Bernat de Vilamarí se removió incómodo en su asiento y se tomó un tiempo antes de responder.
—Yo te arranqué las raíces, pero te di alas. —Hablaba con solemnidad—. El desarraigo duele, pero es necesario para el verdadero desarrollo del ser humano. Por eso las mujeres paren con dolor y sus hijos nacen llorando. La raíz es el cordón umbilical que hay que cortar para poder crecer, para poder volar, para desarrollar el potencial que cada uno tenemos. De haber continuado en Llafranc, serías un pobre pescador analfabeto atado a tus raíces. Te arranqué de tu aldea, pero te di el mundo.
Joan reflexionó; guardaba la imagen de su aldea como la de un paraíso del que aquel hombre, cual ángel punitivo con espada de fuego, le había desterrado sin tener culpa. Negó con la cabeza.
—Lamento lo ocurrido en tu aldea —continuó Vilamarí—, pero mis hombres pasaban hambre y no había otra forma de alimentarlos.
El gobernador movió su brazo derecho dando énfasis a sus palabras, su chaquetilla se abrió y Joan pudo ver el medallón que colgaba sobre su camisa. Un círculo de oro que enmarcaba un triángulo isósceles. Era el medallón de Innico d’Avalos.

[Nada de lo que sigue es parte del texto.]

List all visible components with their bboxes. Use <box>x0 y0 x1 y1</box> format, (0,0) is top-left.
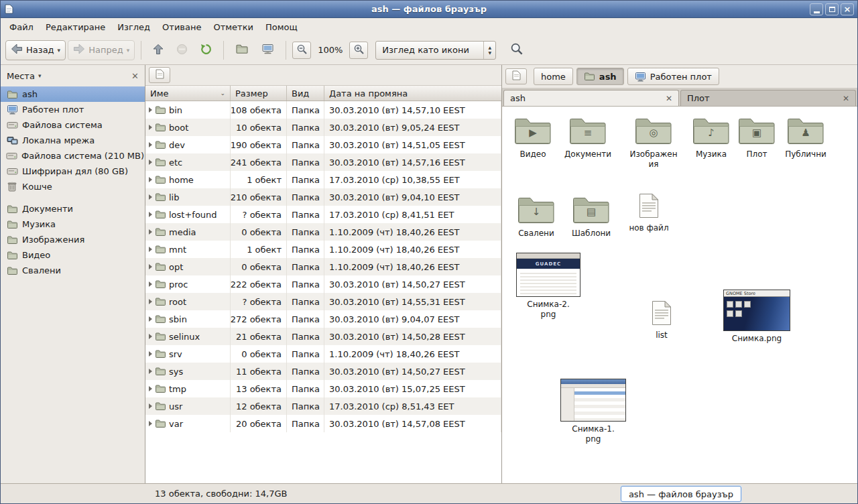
computer-button[interactable] <box>256 40 280 60</box>
minimize-button[interactable] <box>810 3 823 15</box>
sidebar-item-9[interactable]: Музика <box>1 216 145 232</box>
expander-icon[interactable] <box>149 403 152 409</box>
zoom-out-button[interactable] <box>292 42 311 59</box>
expander-icon[interactable] <box>149 247 152 252</box>
icon-item-9[interactable]: GUADECСнимка-2. png <box>515 253 582 320</box>
close-button[interactable]: × <box>841 3 854 15</box>
expander-icon[interactable] <box>149 212 152 217</box>
sidebar-item-0[interactable]: ash <box>1 86 145 102</box>
tab-0[interactable]: ash✕ <box>503 90 679 106</box>
table-row[interactable]: bin108 обектаПапка30.03.2010 (вт) 14,57,… <box>145 101 501 119</box>
icon-item-7[interactable]: ▤Шаблони <box>560 194 622 239</box>
back-history-dropdown-icon[interactable]: ▾ <box>58 47 61 54</box>
taskbar-window-button[interactable]: ash — файлов браузър <box>621 486 741 502</box>
sidebar-close-icon[interactable]: ✕ <box>131 71 139 81</box>
search-button[interactable] <box>505 40 529 60</box>
expander-icon[interactable] <box>149 107 152 113</box>
sidebar-item-3[interactable]: Локална мрежа <box>1 133 145 148</box>
menu-item-2[interactable]: Изглед <box>111 19 156 35</box>
expander-icon[interactable] <box>149 316 152 322</box>
icon-item-10[interactable]: list <box>631 300 692 340</box>
pane-location-button[interactable] <box>149 67 170 83</box>
expander-icon[interactable] <box>149 351 152 357</box>
table-row[interactable]: etc241 обектаПапка30.03.2010 (вт) 14,57,… <box>145 153 501 171</box>
expander-icon[interactable] <box>149 386 152 391</box>
expander-icon[interactable] <box>149 334 152 339</box>
reload-button[interactable] <box>195 40 217 60</box>
sidebar-item-12[interactable]: Свалени <box>1 263 145 278</box>
icon-canvas[interactable]: ▶Видео≡Документи◎Изображен ия♪Музика▣Пло… <box>502 107 857 483</box>
close-tab-icon[interactable]: ✕ <box>843 94 849 103</box>
column-header-date[interactable]: Дата на промяна <box>324 86 501 101</box>
pathbar-button-2[interactable]: Работен плот <box>627 68 719 85</box>
table-row[interactable]: opt0 обектаПапка1.10.2009 (чт) 18,40,26 … <box>145 258 501 275</box>
table-row[interactable]: var20 обектаПапка30.03.2010 (вт) 14,57,0… <box>145 415 501 432</box>
menu-item-1[interactable]: Редактиране <box>40 19 111 35</box>
menu-item-4[interactable]: Отметки <box>207 19 259 35</box>
table-row[interactable]: lost+found? обектаПапка17.03.2010 (ср) 8… <box>145 206 501 223</box>
maximize-button[interactable] <box>825 3 839 15</box>
expander-icon[interactable] <box>149 369 152 374</box>
sidebar-item-11[interactable]: Видео <box>1 247 145 263</box>
home-button[interactable] <box>230 40 254 60</box>
places-selector[interactable]: Места ▾ <box>7 71 41 81</box>
table-row[interactable]: usr12 обектаПапка17.03.2010 (ср) 8,51,43… <box>145 397 501 415</box>
expander-icon[interactable] <box>149 421 152 426</box>
pathbar-button-0[interactable]: home <box>534 68 573 85</box>
titlebar[interactable]: ash — файлов браузър × <box>1 1 857 18</box>
back-button[interactable]: Назад ▾ <box>5 40 66 60</box>
table-row[interactable]: root? обектаПапка30.03.2010 (вт) 14,55,3… <box>145 293 501 310</box>
column-header-name[interactable]: Име⌄ <box>145 86 231 101</box>
table-row[interactable]: boot10 обектаПапка30.03.2010 (вт) 9,05,2… <box>145 119 501 136</box>
expander-icon[interactable] <box>149 142 152 147</box>
menu-item-0[interactable]: Файл <box>3 19 40 35</box>
zoom-in-button[interactable] <box>349 42 368 59</box>
icon-item-11[interactable]: GNOME StoreСнимка.png <box>723 290 790 344</box>
icon-item-12[interactable]: Снимка-1. png <box>560 379 627 444</box>
expander-icon[interactable] <box>149 281 152 287</box>
pathbar-button-1[interactable]: ash <box>576 68 624 85</box>
expander-icon[interactable] <box>149 264 152 269</box>
sidebar-item-5[interactable]: Шифриран дял (80 GB) <box>1 164 145 179</box>
table-row[interactable]: sys11 обектаПапка30.03.2010 (вт) 14,50,2… <box>145 363 501 380</box>
expander-icon[interactable] <box>149 160 152 165</box>
expander-icon[interactable] <box>149 229 152 235</box>
spinner-arrows-icon[interactable]: ▲▼ <box>483 42 495 59</box>
sidebar-item-8[interactable]: Документи <box>1 201 145 216</box>
table-row[interactable]: srv0 обектаПапка1.10.2009 (чт) 18,40,26 … <box>145 345 501 363</box>
column-header-size[interactable]: Размер <box>231 86 287 101</box>
table-row[interactable]: dev190 обектаПапка30.03.2010 (вт) 14,51,… <box>145 136 501 153</box>
sidebar-item-4[interactable]: Файлова система (210 MB) <box>1 148 145 164</box>
pane-location-button[interactable] <box>505 68 527 84</box>
sidebar-item-2[interactable]: Файлова система <box>1 117 145 133</box>
column-header-type[interactable]: Вид <box>287 86 324 101</box>
menu-item-5[interactable]: Помощ <box>259 19 304 35</box>
expander-icon[interactable] <box>149 177 152 182</box>
expander-icon[interactable] <box>149 125 152 130</box>
table-row[interactable]: mnt1 обектПапка1.10.2009 (чт) 18,40,26 E… <box>145 241 501 258</box>
menu-item-3[interactable]: Отиване <box>156 19 207 35</box>
table-row[interactable]: selinux21 обектаПапка30.03.2010 (вт) 14,… <box>145 328 501 345</box>
icon-item-8[interactable]: нов файл <box>618 193 680 233</box>
table-row[interactable]: proc222 обектаПапка30.03.2010 (вт) 14,50… <box>145 275 501 293</box>
table-row[interactable]: sbin272 обектаПапка30.03.2010 (вт) 9,04,… <box>145 310 501 328</box>
icon-item-6[interactable]: ↓Свалени <box>505 194 567 239</box>
table-row[interactable]: home1 обектПапка17.03.2010 (ср) 10,38,55… <box>145 171 501 188</box>
stop-button[interactable] <box>171 40 193 60</box>
table-row[interactable]: lib210 обектаПапка30.03.2010 (вт) 9,04,1… <box>145 188 501 206</box>
icon-item-5[interactable]: ♟Публични <box>775 115 837 160</box>
icon-item-1[interactable]: ≡Документи <box>557 115 619 160</box>
forward-button[interactable]: Напред ▾ <box>68 40 135 60</box>
sidebar-item-6[interactable]: Кошче <box>1 179 145 194</box>
sidebar-item-1[interactable]: Работен плот <box>1 102 145 117</box>
icon-item-0[interactable]: ▶Видео <box>502 115 564 160</box>
up-button[interactable] <box>147 40 169 60</box>
icon-item-2[interactable]: ◎Изображен ия <box>623 115 684 170</box>
table-row[interactable]: media0 обектаПапка1.10.2009 (чт) 18,40,2… <box>145 223 501 241</box>
close-tab-icon[interactable]: ✕ <box>666 94 672 103</box>
sidebar-item-10[interactable]: Изображения <box>1 232 145 247</box>
table-row[interactable]: tmp13 обектаПапка30.03.2010 (вт) 15,07,2… <box>145 380 501 397</box>
expander-icon[interactable] <box>149 299 152 304</box>
tab-1[interactable]: Плот✕ <box>680 90 856 106</box>
expander-icon[interactable] <box>149 194 152 200</box>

—¡El medallón del gobernador de Ischia! —exclamó Joan atónito.
—Cuando el almirante fue nombrado gobernador de Nápoles, Constanza d’Avalos consideró que serviría mejor a nuestra causa cediéndole el liderazgo a alguien más poderoso que es también de los nuestros —le informó Antonello.
Aquella era la respuesta a la presencia de Antonello allí y a la misteriosa afirmación de Genís al decir que el viejo almirante tenía más de un motivo para rescatarle. Sin embargo, no podía entender que aquel hombre ocupara el lugar de Innico.
—¿De los nuestros? —repuso Joan—. ¡Pero si es un esclavista!